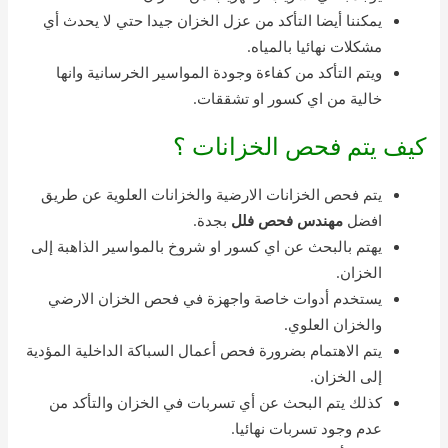
يمكننا أيضا التأكد من عزل الخزان جيدا حتي لا يحدث أي
مشكلات نهائيا بالمياه.
ويتم التأكد من كفاءة وجودة المواسير الخرسانية وانها
خالية من اي كسور او تشققات.
كيف يتم فحص الخزانات ؟
يتم فحص الخزانات الارضية والخزانات العلوية عن طريق
افضل
مهندس فحص فلل
بجدة.
يهتم بالبحث عن اي كسور او شروخ بالمواسير الذاهبة إلى
الخزان.
يستخدم أدوات خاصة واجهزة في فحص الخزان الارضي
والخزان العلوي.
يتم الاهتمام بضرورة فحص أعمال السباكة الداخلية المؤدية
إلى الخزان.
كذلك يتم البحث عن أي تسربات في الخزان والتأكد من
عدم وجود تسربات نهائيا.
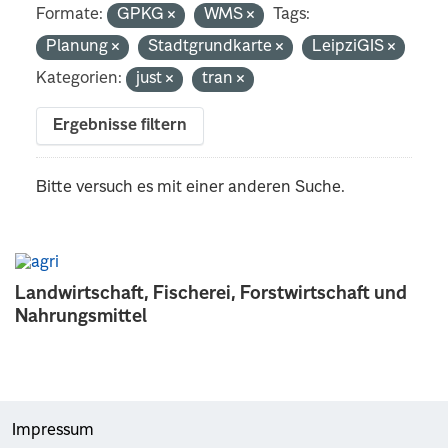
Formate:
GPKG
WMS
Tags:
Planung
Stadtgrundkarte
LeipziGIS
Kategorien:
just
tran
Ergebnisse filtern
Bitte versuch es mit einer anderen Suche.
Landwirtschaft, Fischerei, Forstwirtschaft und
Nahrungsmittel
Impressum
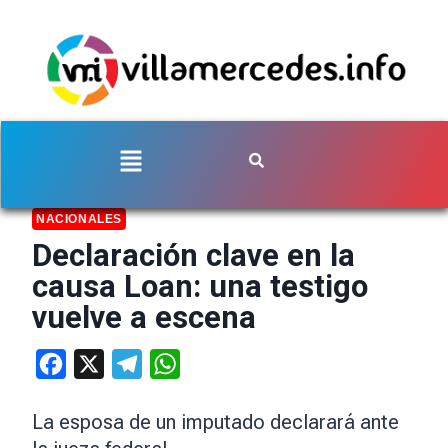
NACIONALES
Declaración clave en la
causa Loan: una testigo
vuelve a escena
Facebook
X
Telegram
WhatsApp
La esposa de un imputado declarará ante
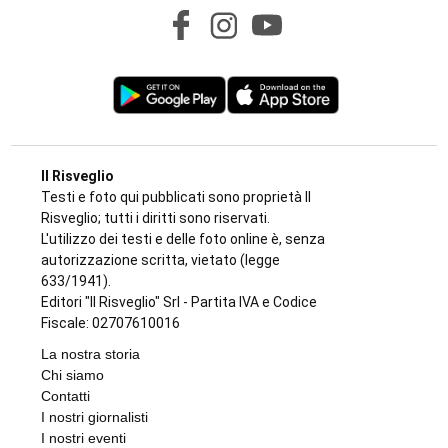
Il Risveglio
Testi e foto qui pubblicati sono proprietà Il
Risveglio; tutti i diritti sono riservati.
L'utilizzo dei testi e delle foto online è, senza
autorizzazione scritta, vietato (legge
633/1941).
Editori "Il Risveglio" Srl - Partita IVA e Codice
Fiscale: 02707610016
La nostra storia
Chi siamo
Contatti
I nostri giornalisti
I nostri eventi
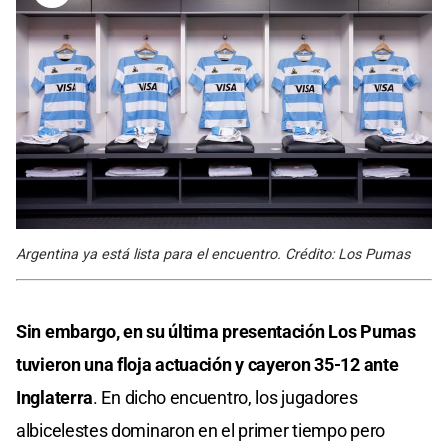
Argentina ya está lista para el encuentro. Crédito: Los Pumas
Sin embargo, en su última presentación Los Pumas
tuvieron una floja actuación y cayeron 35-12 ante
Inglaterra
. En dicho encuentro, los jugadores
albicelestes dominaron en el primer tiempo pero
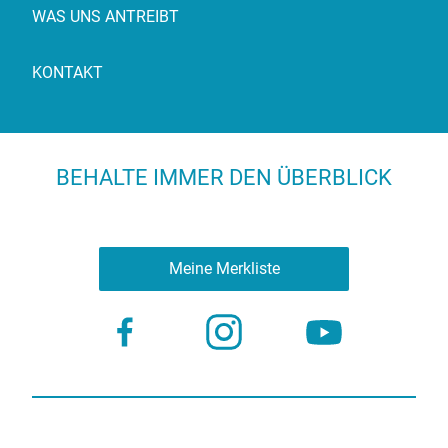
WAS UNS ANTREIBT
KONTAKT
BEHALTE IMMER DEN ÜBERBLICK
Meine Merkliste
Nutzungsbestimmungen
Datenschutz
© 2023 more virtual agency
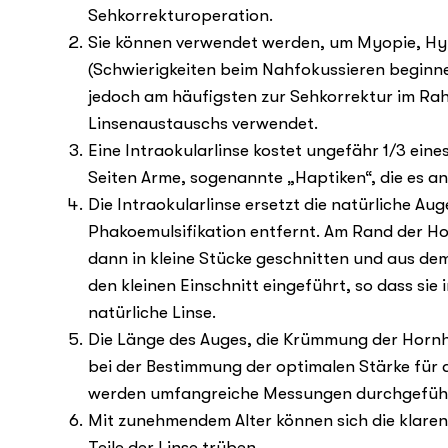
Sehkorrekturoperation.
Sie können verwendet werden, um Myopie, Hyp
(Schwierigkeiten beim Nahfokussieren beginnen
jedoch am häufigsten zur Sehkorrektur im Rah
Linsenaustauschs verwendet.
Eine Intraokularlinse kostet ungefähr 1/3 eines
Seiten Arme, sogenannte „Haptiken“, die es an 
Die Intraokularlinse ersetzt die natürliche Au
Phakoemulsifikation entfernt. Am Rand der Hor
dann in kleine Stücke geschnitten und aus dem
den kleinen Einschnitt eingeführt, so dass sie 
natürliche Linse.
Die Länge des Auges, die Krümmung der Hornha
bei der Bestimmung der optimalen Stärke für 
werden umfangreiche Messungen durchgeführt
Mit zunehmendem Alter können sich die klaren 
Teile der Linse trüben.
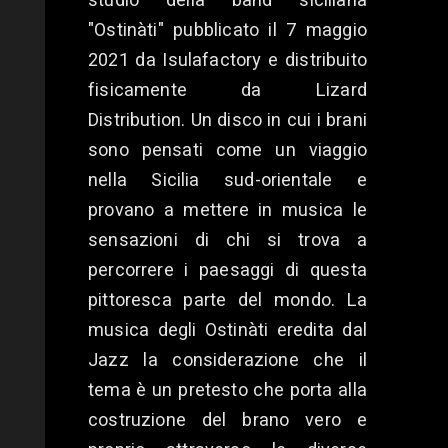
studio della band siciliana
"Ostinàti" pubblicato il 7 maggio
2021 da Isulafactory e distribuito
fisicamente da Lizard
Distribution. Un disco in cui i brani
sono pensati come un viaggio
nella Sicilia sud-orientale e
provano a mettere in musica le
sensazioni di chi si trova a
percorrere i paesaggi di questa
pittoresca parte del mondo. La
musica degli Ostinàti eredita dal
Jazz la considerazione che il
tema è un pretesto che porta alla
costruzione del brano vero e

▶ PROBLEM: For this exercise, print all of the entries exactly as they appear, but without pictures.

▶ RESULT:
يمكننا أيضا التأكد من عزل الخزان جيدا حتي لا يحدث أي
مشكلات نهائيا بالمياه.
ويتم التأكد من كفاءة وجودة المواسير الخرسانية وانها
خالية من اي كسور او تشققات.
كيف يتم فحص الخزانات ؟
يتم فحص الخزانات الارضية والخزانات العلوية عن طريق
افضل
مهندس فحص فلل
بجدة.
يهتم بالبحث عن اي كسور او شروخ بالمواسير الذاهبة إلى
الخزان.
يستخدم أدوات خاصة واجهزة في فحص الخزان الارضي
والخزان العلوي.
يتم الاهتمام بضرورة فحص أعمال السباكة الداخلية المؤدية
إلى الخزان.
كذلك يتم البحث عن أي تسربات في الخزان والتأكد من
عدم وجود تسربات نهائيا.
Formate:
GPKG
WMS
Tags:
Planung
Stadtgrundkarte
LeipziGIS
Kategorien:
just
tran
Ergebnisse filtern
Bitte versuch es mit einer anderen Suche.
Landwirtschaft, Fischerei, Forstwirtschaft und
Nahrungsmittel
Impressum
NACIONALES
Declaración clave en la
causa Loan: una testigo
vuelve a escena
Facebook
X
Telegram
WhatsApp
La esposa de un imputado declarará ante
Il Risveglio
Testi e foto qui pubblicati sono proprietà Il
Risveglio; tutti i diritti sono riservati.
L'utilizzo dei testi e delle foto online è, senza
autorizzazione scritta, vietato (legge
633/1941).
Editori "Il Risveglio" Srl - Partita IVA e Codice
Fiscale: 02707610016
La nostra storia
Chi siamo
Contatti
I nostri giornalisti
I nostri eventi
Argentina ya está lista para el encuentro. Crédito: Los Pumas
Sin embargo, en su última presentación Los Pumas
tuvieron una floja actuación y cayeron 35-12 ante
Inglaterra
. En dicho encuentro, los jugadores
albicelestes dominaron en el primer tiempo pero
WAS UNS ANTREIBT
KONTAKT
BEHALTE IMMER DEN ÜBERBLICK
Meine Merkliste
Nutzungsbestimmungen
Datenschutz
© 2023 more virtual agency
Sehkorrekturoperation.
Sie können verwendet werden, um Myopie, Hyp
(Schwierigkeiten beim Nahfokussieren beginnen
jedoch am häufigsten zur Sehkorrektur im Rah
Linsenaustauschs verwendet.
Eine Intraokularlinse kostet ungefähr 1/3 eines
Seiten Arme, sogenannte „Haptiken“, die es an 
Die Intraokularlinse ersetzt die natürliche Au
Phakoemulsifikation entfernt. Am Rand der Hor
dann in kleine Stücke geschnitten und aus dem
den kleinen Einschnitt eingeführt, so dass sie 
natürliche Linse.
Die Länge des Auges, die Krümmung der Hornha
bei der Bestimmung der optimalen Stärke für 
werden umfangreiche Messungen durchgeführt
Mit zunehmendem Alter können sich die klaren 
Teile der Linse trüben.
studio della band siciliana
"Ostinàti" pubblicato il 7 maggio
2021 da Isulafactory e distribuito
fisicamente da Lizard
Distribution. Un disco in cui i brani
sono pensati come un viaggio
nella Sicilia sud-orientale e
provano a mettere in musica le
sensazioni di chi si trova a
percorrere i paesaggi di questa
pittoresca parte del mondo. La
musica degli Ostinàti eredita dal
Jazz la considerazione che il
tema è un pretesto che porta alla
costruzione del brano vero e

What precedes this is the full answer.